1. Insist on rights of humanity and nature to co-exist in a healthy, supportive, diverse and sustainable condition.
2. Recognize interdependence. The elements of human design interact with and depend upon the natural world, with broad and diverse implications at every scale. Expand design considerations to recognizing even distant effects.
3. Respect relationships between spirit and matter. Consider all aspects of human settlement including community, dwelling, industry and trade in terms of existing and evolving connections between spiritual and material consciousness.
4. Accept responsibility for the consequences of design decisions upon human well-being, the viability of natural systems and their right to co-exist.
5. Create safe objects of long-term value. Do not burden future generations with requirements for maintenance or vigilant administration of potential danger due to the careless creation of products, processes or standards.
6. Eliminate the concept of waste. Evaluate and optimize the full life-cycle of products and processes, to approach the state of natural systems, in which there is no waste.
7. Rely on natural energy flows. Human designs should, like the living world, derive their creative forces from perpetual solar income. Incorporate this energy efficiently and safely for responsible use.
8. Understand the limitations of design. No human creation lasts forever and design does not solve all problems. Those who create and plan should practice humility in the face of nature. Treat nature as a model and mentor, not as an inconvenience to be evaded or controlled.
9. Seek constant improvement by the sharing of knowledge.
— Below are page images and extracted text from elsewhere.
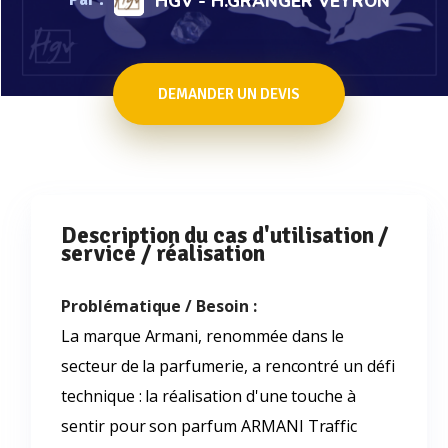
HGV - H.GRANGER VEYRON
DEMANDER UN DEVIS
Description du cas d'utilisation /
service / réalisation
Problématique / Besoin :
La marque Armani, renommée dans le
secteur de la parfumerie, a rencontré un défi
technique : la réalisation d'une touche à
sentir pour son parfum ARMANI Traffic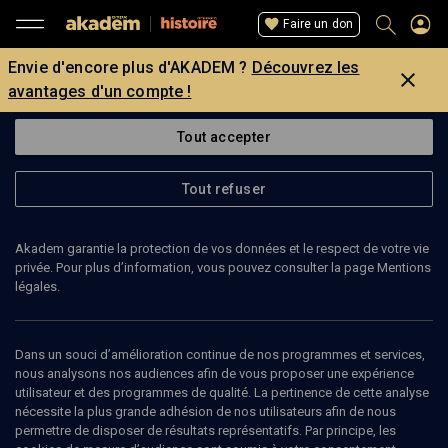
Faire un don
Envie d'encore plus d'AKADEM ?
Découvrez les
avantages d'un compte !
Tout accepter
Tout refuser
Akadem garantie la protection de vos données et le respect de votre vie
privée. Pour plus d’information, vous pouvez consulter la page Mentions
légales.
21
min
Dans un souci d’amélioration continue de nos programmes et services,
nous analysons nos audiences afin de vous proposer une expérience
utilisateur et des programmes de qualité. La pertinence de cette analyse
HISTOIRE
nécessite la plus grande adhésion de nos utilisateurs afin de nous
permettre de disposer de résultats représentatifs. Par principe, les
Deux enfances algériennes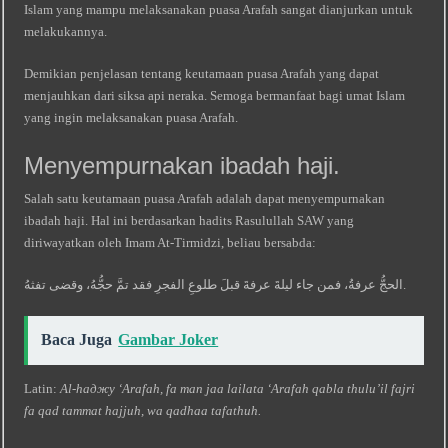
Islam yang mampu melaksanakan puasa Arafah sangat dianjurkan untuk
melakukannya.
Demikian penjelasan tentang keutamaan puasa Arafah yang dapat
menjauhkan dari siksa api neraka. Semoga bermanfaat bagi umat Islam
yang ingin melaksanakan puasa Arafah.
Menyempurnakan ibadah haji.
Salah satu keutamaan puasa Arafah adalah dapat menyempurnakan
ibadah haji. Hal ini berdasarkan hadits Rasulullah SAW yang
diriwayatkan oleh Imam At-Tirmidzi, beliau bersabda:
الحجُّ عرفةُ، فمن جاء ليلةَ عرفةَ قبلَ طلوعِ الفجرِ فقد تمَّ حجُّهُ، وقضى تفثهُ.
Baca Juga
Gambar Joker
Latin:
Al-haджу ‘Arafah, fa man jaa lailata ‘Arafah qabla thulu’il fajri
fa qad tammat hajjuh, wa qadhaa tafathuh.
Encourage direct and open communication between colleagues, patrons, manufacturers and users to link long term sustainable considerations with ethical responsibility, and re-establish the integral relationship between natural processes and human activity.
The Hannover Principles should be seen as a living document committed to the transformation and growth in the understanding of our interdependence with nature, so that they may adapt as our knowledge of the world evolves.